6 Aprile 2017, di Alberto Battaglia

Il mercato unico europeo non sta puntando verso la convergenza dei redditi procapite dei suoi membri, anzi, le differenze probabilmente resteranno invariate in quanto l’effetto “agglomerazione” porta il capitale (umano e non) a concentrarsi nelle aree più avanzate. A sottolineare questo stato di cose è il rispettato think tank britannico, Centre for European Reform.

L’analisi dei pil procapite dall’inizio degli anni Novanta a oggi, infatti, rivela che, rispetto alla media dell’Eurozona, la maggioranza dei Paesi più ricchi hanno migliorato la propria ricchezza relativa.
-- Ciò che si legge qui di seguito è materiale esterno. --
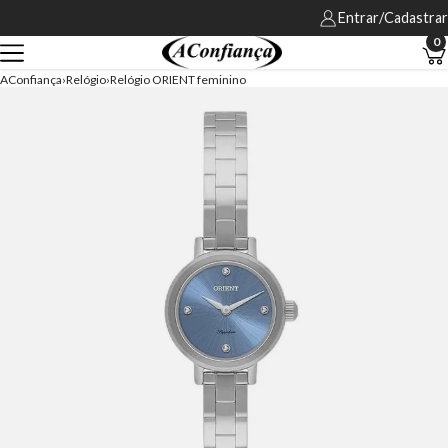
Entrar/Cadastrar
0
AConfiança
Relógio
Relógio ORIENT feminino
Ad esempio, Paesi che erano già benestanti, come Austria, Olanda, Danimarca, Belgio e Finlandia sono riusciti a migliorareil proprio livello di benessere non solo in termini assoluti, ma anche in confronto alla media dell’Ue15. Per inciso, i due Paesi che, invece, hanno drammaticamente peggiorato la propria condizione in questo lasso di tempo sono soprattutto l’Italia e la Grecia.
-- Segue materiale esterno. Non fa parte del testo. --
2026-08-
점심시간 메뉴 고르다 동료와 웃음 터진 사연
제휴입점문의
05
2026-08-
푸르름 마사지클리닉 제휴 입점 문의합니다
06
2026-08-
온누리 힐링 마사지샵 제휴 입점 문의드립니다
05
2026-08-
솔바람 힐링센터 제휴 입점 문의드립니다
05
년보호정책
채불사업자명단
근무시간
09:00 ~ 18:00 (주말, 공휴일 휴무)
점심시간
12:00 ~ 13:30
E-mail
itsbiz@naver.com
Secondo le previsioni del Fmi la convergenza non si materializzerà nemmeno nei prossimi cinque anni; semmai il contrario, commenta il think-tank. Se si prendono in considerazione le prime cinque economie Europee “la fotografia complessiva” sarà quella di un “gap persistente negli standard di vita tra la Germania e le altre quattro economie” maggiori. In teoria, una certa convergenza dovrebbe avvalersi della mobilità dei lavoratori, che possono migliorare i propri standard di vita migrando nei Paesi più ricchi. Questo tuttavia “rischia di concentrare i lavoratori istruiti e il capitale nell’Europa ‘core’, aumentando le pressioni fiscali negli stati membri più piccoli”. Tale fenomeno è particolarmente pronunciato in Grecia, nella quale l’emigrazione dei giovani dovuta alla disoccupazione tende a ridurre le entrate fiscali necessarie alla sostenibilità del sistema pensionistico.

“In conclusione, all’interno dell’Ue15 ci sono poche prove di convergenza degli standard di vita (…) invero, c’è piuttosto qualche prova di agglomerazione in Germania, Benelux, nei paesi Nordici e in Austria”, scrive il Centre for European Reform. Il suggerimento del think-tank è quello di aumentare il volume dei trasferimenti dai Paesi ricchi a quelli più poveri dell’Unione Europea, prendendo atto che il mercato unico, da solo, non basta a ridurre le disparità di reddito.